Neither of them can quite see that the normal humans around them aren't that interesting. Several anonymous BPRD agents serve as cannon fodder in a battle against tooth fairies and other dark beasties, but Hellboy's main "normal" contact is the unctuous Tom Manning (Jeffrey Tambor), more simpering bureaucrat than real man.

That theme gets a little heavy-handed when the ectoplasmic man Johann Krauss (Seth MacFarlane) steps in to assume command. Though MacFarlane actually tries to be subtle in his vocal characterization, the script just won't let him. Hellboy immediately makes the connection to Nazism, a few jokes get made at the expense of his accent, and he makes a character shift that serves the plot and theme, but not the actual character.
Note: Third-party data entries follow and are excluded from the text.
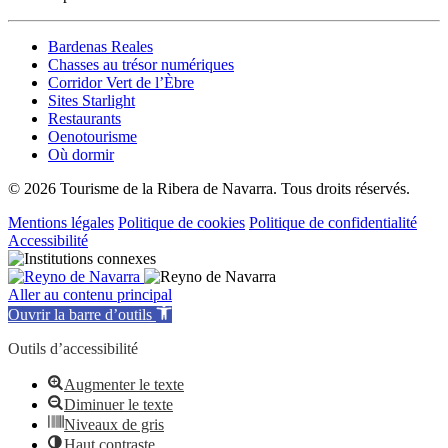
Bardenas Reales
Chasses au trésor numériques
Corridor Vert de l’Èbre
Sites Starlight
Restaurants
Oenotourisme
Où dormir
© 2026 Tourisme de la Ribera de Navarra. Tous droits réservés.
Mentions légales
Politique de cookies
Politique de confidentialité
Accessibilité
Aller au contenu principal
Ouvrir la barre d’outils
Outils d’accessibilité
Augmenter le texte
Diminuer le texte
Niveaux de gris
Haut contraste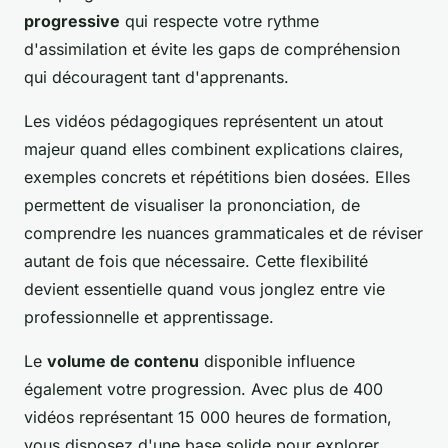
progressive
qui respecte votre rythme
d'assimilation et évite les gaps de compréhension
qui découragent tant d'apprenants.
Les vidéos pédagogiques représentent un atout
majeur quand elles combinent explications claires,
exemples concrets et répétitions bien dosées. Elles
permettent de visualiser la prononciation, de
comprendre les nuances grammaticales et de réviser
autant de fois que nécessaire. Cette flexibilité
devient essentielle quand vous jonglez entre vie
professionnelle et apprentissage.
Le
volume de contenu
disponible influence
également votre progression. Avec plus de 400
vidéos représentant 15 000 heures de formation,
vous disposez d'une base solide pour explorer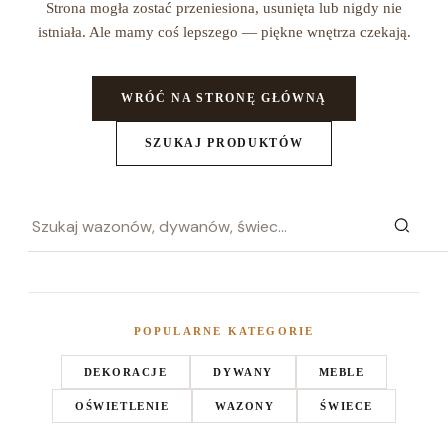
Strona mogła zostać przeniesiona, usunięta lub nigdy nie
istniała. Ale mamy coś lepszego — piękne wnętrza czekają.
WRÓĆ NA STRONĘ GŁÓWNĄ
SZUKAJ PRODUKTÓW
POPULARNE KATEGORIE
DEKORACJE
DYWANY
MEBLE
OŚWIETLENIE
WAZONY
ŚWIECE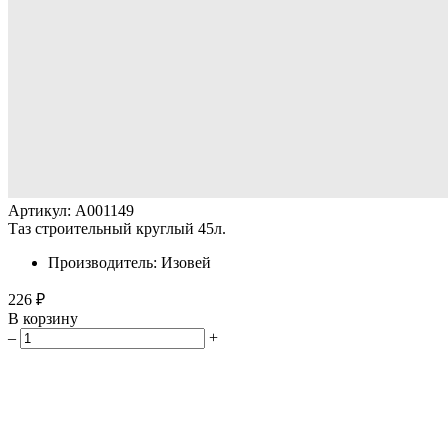
Артикул: A001149
Таз строительный круглый 45л.
Производитель: Изовей
226 ₽
В корзину
–
+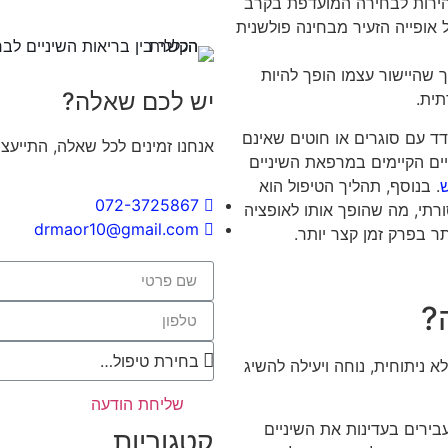
מהירות לבחירה המועדפת בקרב
אופייה הזעיר מבחינה פולשנית
ך שהיישור עצמו הופך להיות
יש לכם שאלה?
תית.
 עם סוגרים או חוטים שאינם
אנחנו זמינים לכל שאלה, התייעצו
ניים הקיימים במרפאת השיניים
ש
. בנוסף, תהליך הטיפול הוא
072-3725867
תי, מה שהופך אותו לאופציה
drmaor10@gmail.com
ר בפרק זמן קצר יותר.
ה?
א ניתוחית, נוחה ויעילה להשיג
שליחת הודעה
ירים בעדינות את השיניים
קטגוריות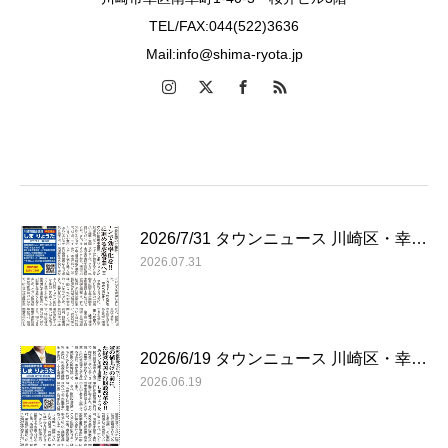
TEL/FAX:044(522)3636
Mail:info@shima-ryota.jp
2026/7/31 タウンニュース 川崎区・幸…
2026.07.31
2026/6/19 タウンニュース 川崎区・幸…
2026.06.19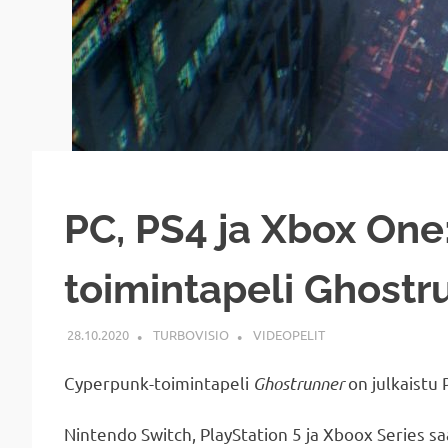
PC, PS4 ja Xbox One
toimintapeli Ghostr
28.10.2020
TURBOVISIO
VIDEOPELIT
Cyperpunk-toimintapeli
Ghostrunner
on julkaistu P
Nintendo Switch, PlayStation 5 ja Xboox Series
Still, this film plays more strongly than the first. It's easy to get swept along in the action, which Del Toro rarely lets flag. He's not quite as enamored of his creations this time around, which leaves us wanting more of them, of course, but also makes sure it's worth watching The Golden Army a second or third time to catch more.

The editing, by Bernat Vilaplana, has a bit of jerkiness to it, which could either be a problem or just adding to a vague unsettling feeling while watching. Then again, Hellboy himself is constantly vaguely unsettled.

You can see that reflected in Perlman's eyes. He's having fun, and he knows this is the role of a lifetime. So deeply does he sink into Hellboy that it's jarring seeing publicity photos of his normal face.

Another actor getting the chance of a lifetime is Jones, finally playing a major character fully. This time he gets to voice Abe Sapien, not just embody him. In addition, he plays a couple of other denizens of the supernatural world, underscoring his strange grace as an actor.

It all sweeps toward an inevitable Hellboy III, but not in an unsatisfying cliffhanger way. Clearly, Del Toro has planted seeds (of destruction) that he wants to see bear fruit, and The Golden Army makes a case that we should want to see them, too.